#### Problem
Where a picture appears in the data below, exclude it; restate everything else word for word.
[Material provided Boundary: Start]
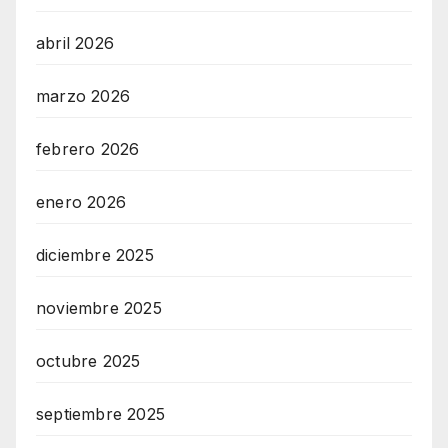
abril 2026
marzo 2026
febrero 2026
enero 2026
diciembre 2025
noviembre 2025
octubre 2025
septiembre 2025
[Material provided Boundary: End]
#### Answer section
abril 2026
marzo 2026
febrero 2026
enero 2026
diciembre 2025
noviembre 2025
octubre 2025
septiembre 2025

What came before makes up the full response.